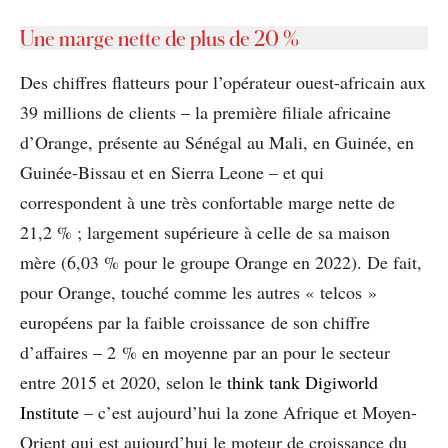
Une marge nette de plus de 20 %
Des chiffres flatteurs pour l’opérateur ouest-africain aux
39 millions de clients – la première filiale africaine
d’Orange, présente au Sénégal au Mali, en Guinée, en
Guinée-Bissau et en Sierra Leone – et qui
correspondent à une très confortable marge nette de
21,2 % ; largement supérieure à celle de sa maison
mère (6,03 % pour le groupe Orange en 2022). De fait,
pour Orange, touché comme les autres « telcos »
européens par la faible croissance de son chiffre
d’affaires – 2 % en moyenne par an pour le secteur
entre 2015 et 2020, selon le
think tank Digiworld
Institute
– c’est aujourd’hui la zone Afrique et Moyen-
Orient qui est aujourd’hui le moteur de croissance du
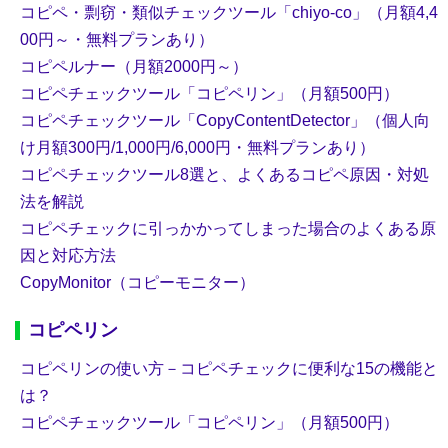
コピペ・剽窃・類似チェックツール「chiyo-co」（月額4,4
00円～・無料プランあり）
コピペルナー（月額2000円～）
コピペチェックツール「コピペリン」（月額500円）
コピペチェックツール「CopyContentDetector」（個人向
け月額300円/1,000円/6,000円・無料プランあり）
コピペチェックツール8選と、よくあるコピペ原因・対処
法を解説
コピペチェックに引っかかってしまった場合のよくある原
因と対応方法
CopyMonitor（コピーモニター）
コピペリン
コピペリンの使い方－コピペチェックに便利な15の機能と
は？
コピペチェックツール「コピペリン」（月額500円）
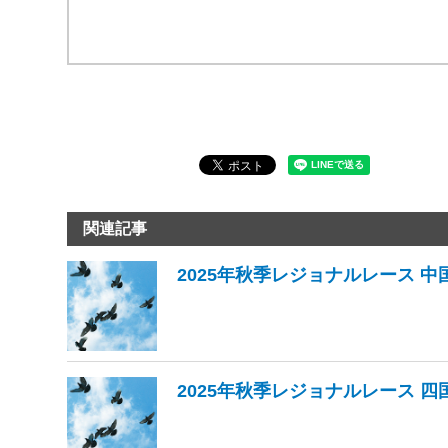
関連記事
2025年秋季レジョナルレース 中
2025年秋季レジョナルレース 四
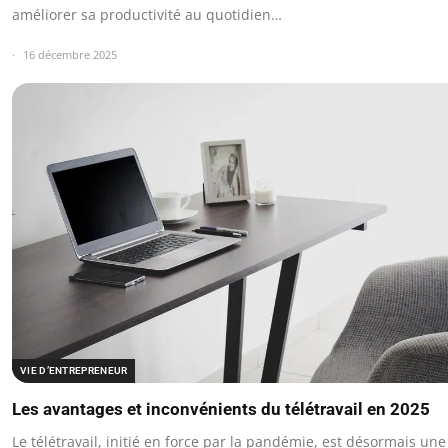
améliorer sa productivité au quotidien…
16 décembre 2025
VIE D’ENTREPRENEUR
Les avantages et inconvénients du télétravail en 2025
Le télétravail, initié en force par la pandémie, est désormais une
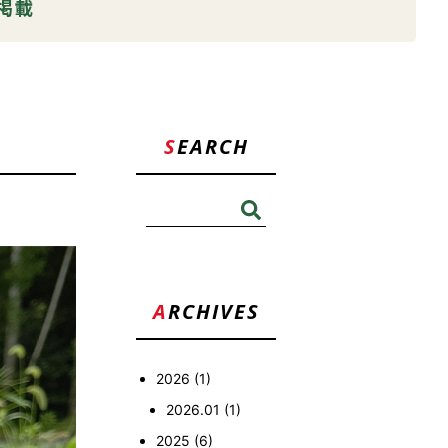
掲載
SEARCH
検
索:
ARCHIVES
2026
(1)
2026.01
(1)
2025
(6)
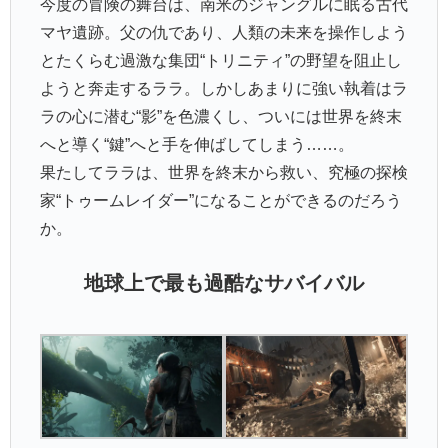
今度の冒険の舞台は、南米のジャングルに眠る古代
マヤ遺跡。父の仇であり、人類の未来を操作しよう
とたくらむ過激な集団“トリニティ”の野望を阻止し
ようと奔走するララ。しかしあまりに強い執着はラ
ラの心に潜む“影”を色濃くし、ついには世界を終末
へと導く“鍵”へと手を伸ばしてしまう……。
果たしてララは、世界を終末から救い、究極の探検
家“トゥームレイダー”になることができるのだろう
か。
地球上で最も過酷なサバイバル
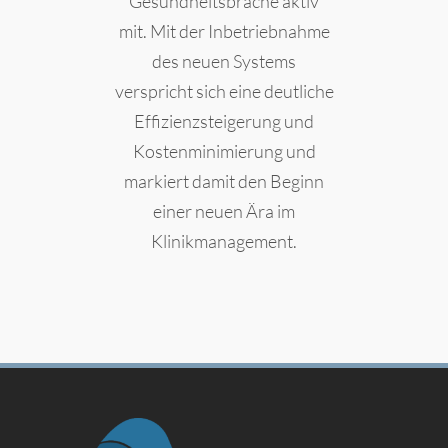
Gesundheitsbrache aktiv
mit. Mit der Inbetriebnahme
des neuen Systems
verspricht sich eine deutliche
Effizienzsteigerung und
Kostenminimierung und
markiert damit den Beginn
einer neuen Ära im
Klinikmanagement.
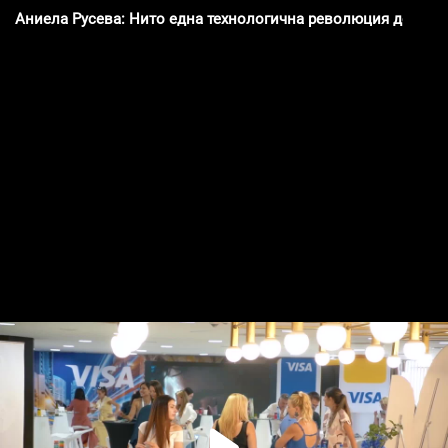
Аниела Русева: Нито една технологична революция досега 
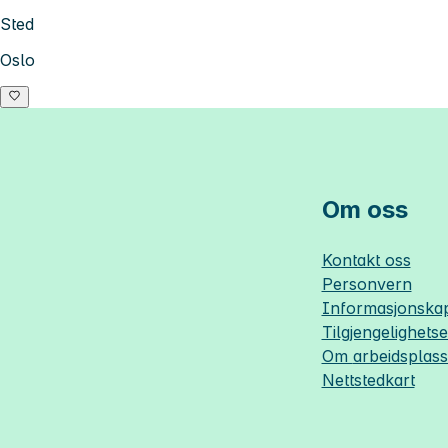
Sted
Oslo
Om oss
Kontakt oss
Personvern
Informasjonskap
Tilgjengelighets
Om
arbeidsplas
Nettstedkart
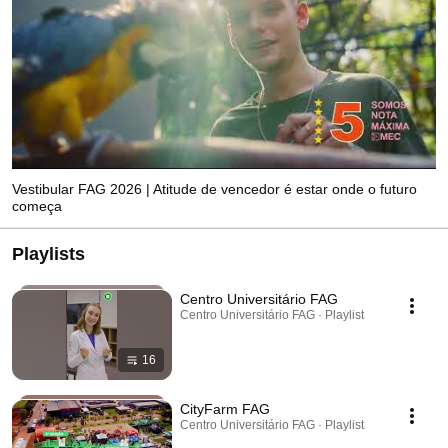
Vestibular FAG 2026 | Atitude de vencedor é estar onde o futuro
começa
Playlists
Centro Universitário FAG
Centro Universitário FAG · Playlist
16
CityFarm FAG
Centro Universitário FAG · Playlist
------------------------------------
### What the task asks
A complete answer gives every line of the records holding "nette".

### Finished exercise
Une marge nette de plus de 20 %
correspondent à une très confortable marge nette de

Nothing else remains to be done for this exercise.